Valises agencées dans le ventre vorace de la voiture de notre agence. Départ, le grand départ :

Mon père me dit « alors, tu ne verses pas une petite larme? »
J'esquisse un sourire. Je n'ai jamais autant lutté pour garder les yeux au sec.
Par la vitre, un monde s'entête à fondre et à m'oublier.

(Sur ma carte de trekking, j'ai tracé des croix pour bien visualiser mon parcours. C'est bête à dire, mais il a la forme d'un cœur.)
Aujourd'hui, j'ai une tête de Buddha autour du cou, un cd de prières tibétaines dans mon lecteur, je fais brûler de l'encens de bois de santal et je bois même du thé au lait : rien n'y fait. On ne peut pas ramener tout un pays avec soi dans sa valise. J'ai laissé à l'aéroport :
deux kilos et un teint d'albâtre,
les Ganesh miniatures qui pendouillent aux rétroviseurs des chauffeurs de taxi,
l'odeur des livres d'occasions de la librairie à côté du guest house,
le goût de la bière locale,
les couleurs des montagnes au Mustang, qui rappellent le Far West où je ne suis jamais allée,
les yeux de mon père qui se plissent quand il prend une photo,
les muscles qui tirent dans les montées,
les orteils qui se plient dans les descentes,
les champs de cannabis à perte de vue,
la crème solaire qui n'a servi à rien,
les caravanes de mules, clochettes au cou, qu'on entend arriver,
la TAILLE des moustiques,
et bien plus que je n'en saurais dire encore.

Et moi qui ne fais jamais de sport, je m'attendais à quelque chose de plus extrême.
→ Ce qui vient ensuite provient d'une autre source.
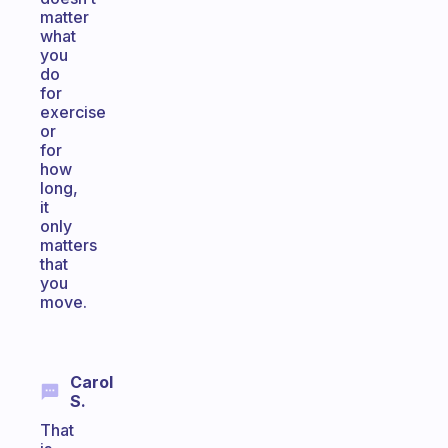
matter
what
you
do
for
exercise
or
for
how
long,
it
only
matters
that
you
move.
Carol
S.
That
Mais c'est comme si mes pieds, d'habitude si gauches et si lourdauds, savaient cette fois exactement comment s'y prendre. Comme s'ils savaient à quoi s'attendre... Ils étaient bien les seuls.
Et pourtant, je pensais être assez informée. La bibliothèque de la maison regorge de livres sur le sujet, les bambous poussent à foison chez moi, et je me rappellerai toujours de la musique traditionnelle que l'on écoutait dans la voiture, vitres ouvertes, à toute allure.
Rien au monde n'aurait pu prévoir ça.

Quand on me dit "alors, le Népal ? Comment c'était ?", je ne sais jamais quoi dire. Je ne sais pas mesurer. Alors je réponds, l'air embarrassé "c'est dépaysant" et je me lève pour aller commander une autre bière au bar.
"C'est dépaysant"...C'est facile, passe-partout, c'est vrai, mais terriblement réducteur.

(Je n'ai pas besoin d'en parler avec lui. Je n'ai qu'un mot à dire, et il comprend.)




Une dizaine d'années auparavant, une étrange tradition familiale vit le jour.
Mon père décida d’inviter chacune de ses filles, l'année de ses vingt ans, à parcourir avec lui ce petit bout de terre, ce pays minuscule pris en sandwich entre deux géants.
Je suis la petite dernière et le cycle s'achève.

Quand je raconte cette anecdote, on me dit que cela ferait un bon sujet de livre... Ils ne croient pas si bien dire ; je ne fais qu'écrire depuis mon retour.